▶ [Work item]: Pictures are to be left out; everything else in the records must be repeated exactly.

▶ [Material to process]:
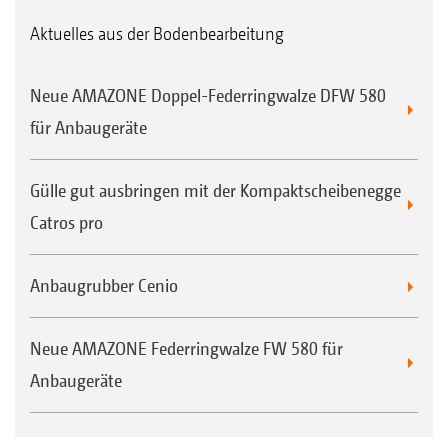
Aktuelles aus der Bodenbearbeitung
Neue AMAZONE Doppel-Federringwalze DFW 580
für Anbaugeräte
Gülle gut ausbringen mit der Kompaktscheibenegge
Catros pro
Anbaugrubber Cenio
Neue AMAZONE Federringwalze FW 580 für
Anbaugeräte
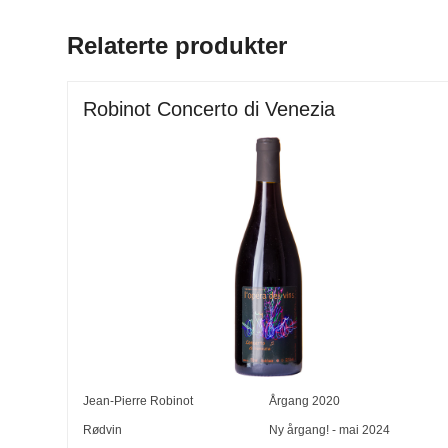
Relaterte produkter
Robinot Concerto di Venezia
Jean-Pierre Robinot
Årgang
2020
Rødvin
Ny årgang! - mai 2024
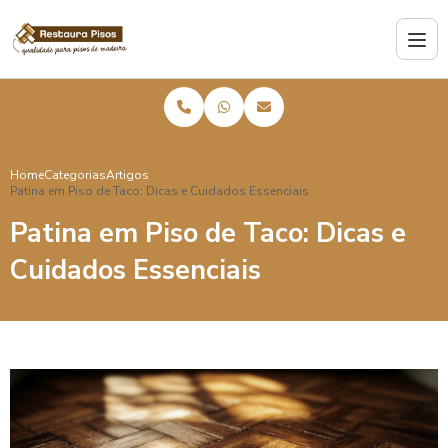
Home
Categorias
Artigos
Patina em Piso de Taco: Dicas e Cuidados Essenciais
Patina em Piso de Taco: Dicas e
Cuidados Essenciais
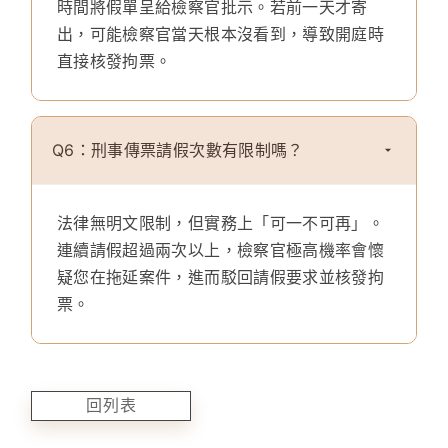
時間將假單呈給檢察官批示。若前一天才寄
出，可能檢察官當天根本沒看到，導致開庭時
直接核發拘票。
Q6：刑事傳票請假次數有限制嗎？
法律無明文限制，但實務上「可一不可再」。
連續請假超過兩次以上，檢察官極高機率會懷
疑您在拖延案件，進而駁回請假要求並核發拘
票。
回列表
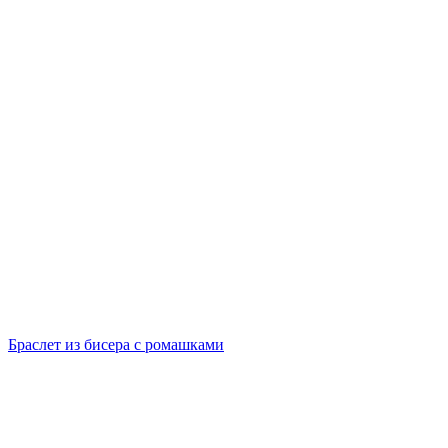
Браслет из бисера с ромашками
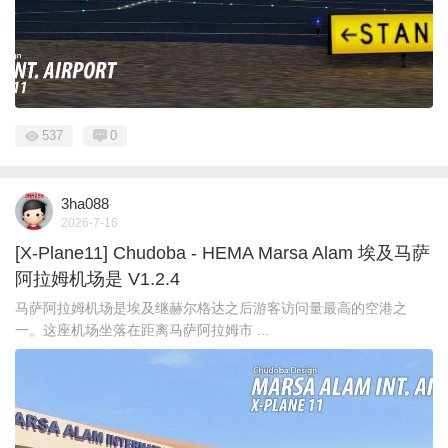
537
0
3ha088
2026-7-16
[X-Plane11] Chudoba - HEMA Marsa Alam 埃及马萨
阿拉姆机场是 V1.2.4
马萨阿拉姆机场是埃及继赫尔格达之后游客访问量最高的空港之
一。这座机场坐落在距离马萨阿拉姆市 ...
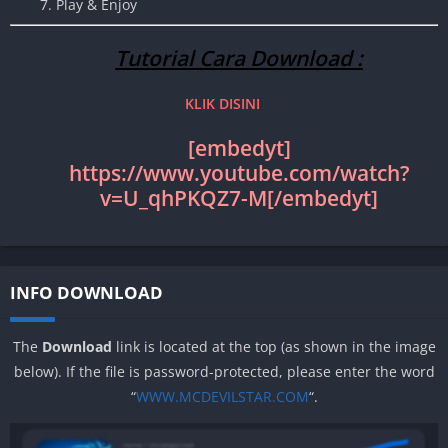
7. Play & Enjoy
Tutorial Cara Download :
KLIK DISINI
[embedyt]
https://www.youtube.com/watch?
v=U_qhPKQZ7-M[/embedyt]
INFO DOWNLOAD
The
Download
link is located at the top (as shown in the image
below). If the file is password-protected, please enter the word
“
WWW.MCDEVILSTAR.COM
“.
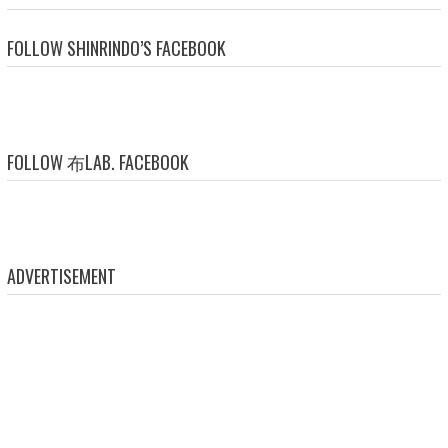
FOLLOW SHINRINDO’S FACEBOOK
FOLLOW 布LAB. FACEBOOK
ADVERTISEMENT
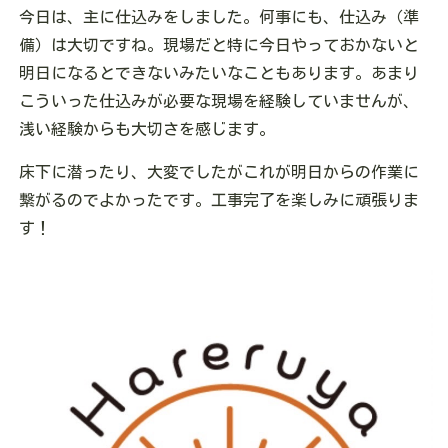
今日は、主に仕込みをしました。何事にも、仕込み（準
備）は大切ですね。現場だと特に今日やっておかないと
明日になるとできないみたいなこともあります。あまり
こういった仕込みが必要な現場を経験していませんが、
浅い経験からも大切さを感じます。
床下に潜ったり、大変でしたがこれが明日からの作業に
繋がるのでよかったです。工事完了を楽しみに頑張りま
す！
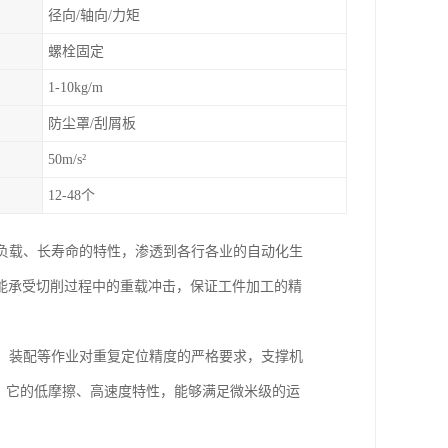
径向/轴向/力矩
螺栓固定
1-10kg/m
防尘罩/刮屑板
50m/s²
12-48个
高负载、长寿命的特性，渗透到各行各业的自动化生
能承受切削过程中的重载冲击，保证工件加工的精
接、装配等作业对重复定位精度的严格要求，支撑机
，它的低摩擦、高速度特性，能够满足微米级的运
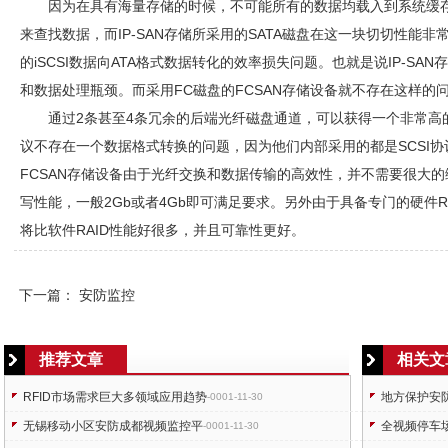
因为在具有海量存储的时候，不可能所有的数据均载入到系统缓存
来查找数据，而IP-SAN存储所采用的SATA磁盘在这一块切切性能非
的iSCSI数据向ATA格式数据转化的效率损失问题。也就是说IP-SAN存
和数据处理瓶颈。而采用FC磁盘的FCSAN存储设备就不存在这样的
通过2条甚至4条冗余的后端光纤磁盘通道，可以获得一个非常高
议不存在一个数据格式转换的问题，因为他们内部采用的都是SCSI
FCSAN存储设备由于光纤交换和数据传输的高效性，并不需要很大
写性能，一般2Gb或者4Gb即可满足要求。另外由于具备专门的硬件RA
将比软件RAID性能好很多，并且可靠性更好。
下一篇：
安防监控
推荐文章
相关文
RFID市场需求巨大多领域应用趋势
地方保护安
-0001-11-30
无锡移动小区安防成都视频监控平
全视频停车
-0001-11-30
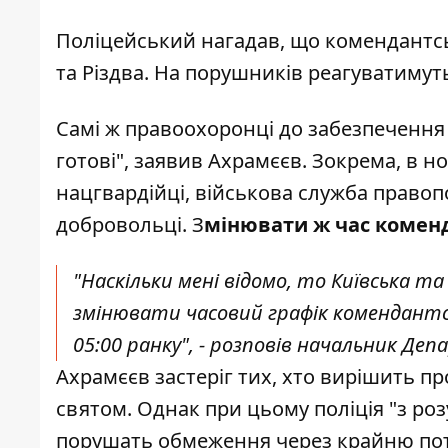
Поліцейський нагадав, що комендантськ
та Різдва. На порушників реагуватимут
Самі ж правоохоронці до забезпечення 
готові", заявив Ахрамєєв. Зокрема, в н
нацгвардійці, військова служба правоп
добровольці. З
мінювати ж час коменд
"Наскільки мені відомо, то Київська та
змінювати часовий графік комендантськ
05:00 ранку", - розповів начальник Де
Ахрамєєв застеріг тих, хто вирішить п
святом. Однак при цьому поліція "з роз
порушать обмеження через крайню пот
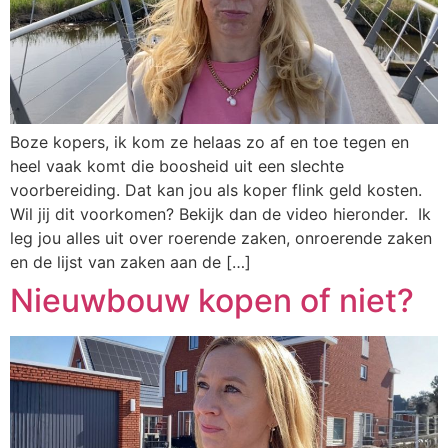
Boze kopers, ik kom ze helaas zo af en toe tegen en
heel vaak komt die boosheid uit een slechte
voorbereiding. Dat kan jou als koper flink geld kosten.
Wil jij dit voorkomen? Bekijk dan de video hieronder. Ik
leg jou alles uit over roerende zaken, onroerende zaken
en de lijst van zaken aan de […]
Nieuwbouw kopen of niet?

▶ [Result of the exercise]:
Aktuelles aus der Bodenbearbeitung
Neue AMAZONE Doppel-Federringwalze DFW 580
für Anbaugeräte
Gülle gut ausbringen mit der Kompaktscheibenegge
Catros pro
Anbaugrubber Cenio
Neue AMAZONE Federringwalze FW 580 für
Anbaugeräte
Relaterte produkter
Robinot Concerto di Venezia
Jean-Pierre Robinot
Årgang
2020
Rødvin
Ny årgang! - mai 2024
Home
Categorias
Artigos
Patina em Piso de Taco: Dicas e Cuidados Essenciais
Patina em Piso de Taco: Dicas e
Cuidados Essenciais
時間將假單呈給檢察官批示。若前一天才寄
出，可能檢察官當天根本沒看到，導致開庭時
直接核發拘票。
Q6：刑事傳票請假次數有限制嗎？
法律無明文限制，但實務上「可一不可再」。
連續請假超過兩次以上，檢察官極高機率會懷
疑您在拖延案件，進而駁回請假要求並核發拘
票。
回列表
Браслет из бисера с ромашками
537
0
3ha088
2026-7-16
[X-Plane11] Chudoba - HEMA Marsa Alam 埃及马萨
阿拉姆机场是 V1.2.4
马萨阿拉姆机场是埃及继赫尔格达之后游客访问量最高的空港之
一。这座机场坐落在距离马萨阿拉姆市 ...
7. Play & Enjoy
Tutorial Cara Download :
KLIK DISINI
[embedyt]
https://www.youtube.com/watch?
v=U_qhPKQZ7-M[/embedyt]
INFO DOWNLOAD
The
Download
link is located at the top (as shown in the image
below). If the file is password-protected, please enter the word
“
WWW.MCDEVILSTAR.COM
“.
FOLLOW SHINRINDO’S FACEBOOK
FOLLOW 布LAB. FACEBOOK
ADVERTISEMENT
今日は、主に仕込みをしました。何事にも、仕込み（準
備）は大切ですね。現場だと特に今日やっておかないと
明日になるとできないみたいなこともあります。あまり
こういった仕込みが必要な現場を経験していませんが、
浅い経験からも大切さを感じます。
床下に潜ったり、大変でしたがこれが明日からの作業に
繋がるのでよかったです。工事完了を楽しみに頑張りま
す！
径向/轴向/力矩
螺栓固定
1-10kg/m
防尘罩/刮屑板
50m/s²
12-48个
高负载、长寿命的特性，渗透到各行各业的自动化生
能承受切削过程中的重载冲击，保证工件加工的精
接、装配等作业对重复定位精度的严格要求，支撑机
，它的低摩擦、高速度特性，能够满足微米级的运
因为在具有海量存储的时候，不可能所有的数据均载入到系统缓存
来查找数据，而IP-SAN存储所采用的SATA磁盘在这一块切切性能非
的iSCSI数据向ATA格式数据转化的效率损失问题。也就是说IP-SAN存
和数据处理瓶颈。而采用FC磁盘的FCSAN存储设备就不存在这样的
通过2条甚至4条冗余的后端光纤磁盘通道，可以获得一个非常高
议不存在一个数据格式转换的问题，因为他们内部采用的都是SCSI
FCSAN存储设备由于光纤交换和数据传输的高效性，并不需要很大
写性能，一般2Gb或者4Gb即可满足要求。另外由于具备专门的硬件RA
将比软件RAID性能好很多，并且可靠性更好。
下一篇：
安防监控
推荐文章
相关文
RFID市场需求巨大多领域应用趋势
地方保护安
-0001-11-30
无锡移动小区安防成都视频监控平
全视频停车
-0001-11-30
Поліцейський нагадав, що комендантськ
та Різдва. На порушників реагуватимут
Самі ж правоохоронці до забезпечення 
готові", заявив Ахрамєєв. Зокрема, в н
нацгвардійці, військова служба правоп
добровольці. З
мінювати ж час коменд
"Наскільки мені відомо, то Київська та
змінювати часовий графік комендантськ
05:00 ранку", - розповів начальник Де
Ахрамєєв застеріг тих, хто вирішить п
святом. Однак при цьому поліція "з роз
порушать обмеження через крайню пот
Boze kopers, ik kom ze helaas zo af en toe tegen en
heel vaak komt die boosheid uit een slechte
voorbereiding. Dat kan jou als koper flink geld kosten.
Wil jij dit voorkomen? Bekijk dan de video hieronder. Ik
leg jou alles uit over roerende zaken, onroerende zaken
en de lijst van zaken aan de […]
Nieuwbouw kopen of niet?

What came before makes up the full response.